Does anyone know what the ramp looks like at Shawnee Lookout? I don't think the GMR is up, but I don't know for sure whether the Ohio backed up that far or not. I guess my dream scenario is that the GMR is just high enough at Shawnee Lookout to launch without worrying about running aground, and just low enough that I won't get washed to New Orleans. Is it possible? Does this ever happen? I'm going somewhere tomorrow - I have to get the boat out.


----------



## Ken G (Apr 9, 2004)

I was thinking the same thing. If the GMR backs up it should add some depth to make the area near Shawnee Lookout more useable. You could then fish the GMR without dealing with the Ohio River. I'll take a ride this afternoon and check it out.


----------



## UFM82 (Apr 6, 2004)

It was the rain out east that killed the Big O- the GMR is actually normal right now. Looks great as far as the GMR goes. 

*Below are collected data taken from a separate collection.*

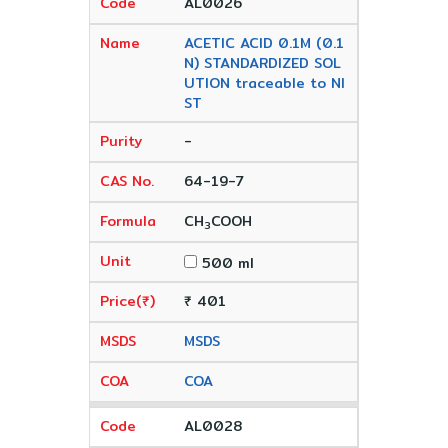
AL0026
ACETIC ACID 0.1M (0.1
N) STANDARDIZED SOL
UTION traceable to NI
ST
-
64-19-7
CH
COOH
3
500 ml
₹ 401
MSDS
COA
AL0028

You may have a great plan there, B. The fishing near the mouth may be pretty good as the fish move up to escape the current.

UFM82


----------



## sliprig (Apr 6, 2004)

When the Ohio is up from rain upriver the GMR becomes just like a big lake.
The ramp will be useable, if the gate is open. Alot of the time the rangers think it is to dangerous (BS) and lock it. Also you have to be out by dark.  
Call first. Used to be a nice ramp and the park board let it go to ****. (They don't make any money on it) They want you to go to a lake and pay to fish, better yet have to rent a boat.

Sliprig


----------



## BMagill (May 5, 2004)

Thanks guys. I'll call ahead. Maybe I'll see ya out there tomorrow.


----------



## Ken G (Apr 9, 2004)

I drove down this afternoon and the water was above the top of the ramp at Shawnee. The Ohio River level was about 38 feet then. There was one truck and trailer parked on the hill, the parking lot had about a foot of water in it. 

With the water now near 40', and still rising, the water should back up higher in the turn around area so I'm not sure if you will be able to launch Saturday.


----------



## BMagill (May 5, 2004)

Shucks. Thanks for the info, Ken - I may hit Stonelick or Cowan.


----------